Records excerpted from a collection:

============================================================

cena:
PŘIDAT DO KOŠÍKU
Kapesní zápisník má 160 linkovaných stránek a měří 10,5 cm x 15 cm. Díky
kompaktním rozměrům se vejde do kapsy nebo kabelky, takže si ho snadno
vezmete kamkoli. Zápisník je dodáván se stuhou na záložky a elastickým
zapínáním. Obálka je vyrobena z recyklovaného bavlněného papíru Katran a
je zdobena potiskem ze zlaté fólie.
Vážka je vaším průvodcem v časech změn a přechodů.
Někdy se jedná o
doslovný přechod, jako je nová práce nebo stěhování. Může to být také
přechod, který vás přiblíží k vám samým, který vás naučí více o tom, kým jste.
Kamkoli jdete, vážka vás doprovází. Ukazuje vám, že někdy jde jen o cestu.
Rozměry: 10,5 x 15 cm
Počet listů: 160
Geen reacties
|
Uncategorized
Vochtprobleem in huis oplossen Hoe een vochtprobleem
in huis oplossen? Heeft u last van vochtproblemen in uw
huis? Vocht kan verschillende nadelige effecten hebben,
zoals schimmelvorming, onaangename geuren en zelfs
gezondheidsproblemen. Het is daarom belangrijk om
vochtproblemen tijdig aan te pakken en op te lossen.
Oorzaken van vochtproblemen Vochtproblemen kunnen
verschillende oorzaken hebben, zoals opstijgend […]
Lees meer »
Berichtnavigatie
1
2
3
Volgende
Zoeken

============================================================

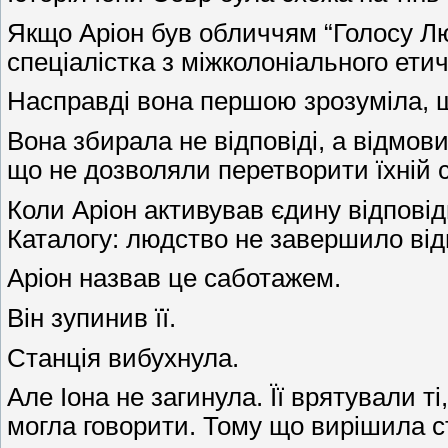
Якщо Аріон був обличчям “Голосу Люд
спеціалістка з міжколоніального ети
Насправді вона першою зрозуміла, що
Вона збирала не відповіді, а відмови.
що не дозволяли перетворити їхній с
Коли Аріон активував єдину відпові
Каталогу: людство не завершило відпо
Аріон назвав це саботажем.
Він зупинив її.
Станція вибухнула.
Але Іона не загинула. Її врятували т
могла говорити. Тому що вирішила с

============================================================

Repeat the entries above verbatim, but only from the line that has "vezmete kamkoli. Zápisník" down to the line that has "Oorzaken van vochtproblemen", inclusive.

### Answer section
vezmete kamkoli. Zápisník je dodáván se stuhou na záložky a elastickým
zapínáním. Obálka je vyrobena z recyklovaného bavlněného papíru Katran a
je zdobena potiskem ze zlaté fólie.
Vážka je vaším průvodcem v časech změn a přechodů.
Někdy se jedná o
doslovný přechod, jako je nová práce nebo stěhování. Může to být také
přechod, který vás přiblíží k vám samým, který vás naučí více o tom, kým jste.
Kamkoli jdete, vážka vás doprovází. Ukazuje vám, že někdy jde jen o cestu.
Rozměry: 10,5 x 15 cm
Počet listů: 160
Geen reacties
|
Uncategorized
Vochtprobleem in huis oplossen Hoe een vochtprobleem
in huis oplossen? Heeft u last van vochtproblemen in uw
huis? Vocht kan verschillende nadelige effecten hebben,
zoals schimmelvorming, onaangename geuren en zelfs
gezondheidsproblemen. Het is daarom belangrijk om
vochtproblemen tijdig aan te pakken en op te lossen.
Oorzaken van vochtproblemen Vochtproblemen kunnen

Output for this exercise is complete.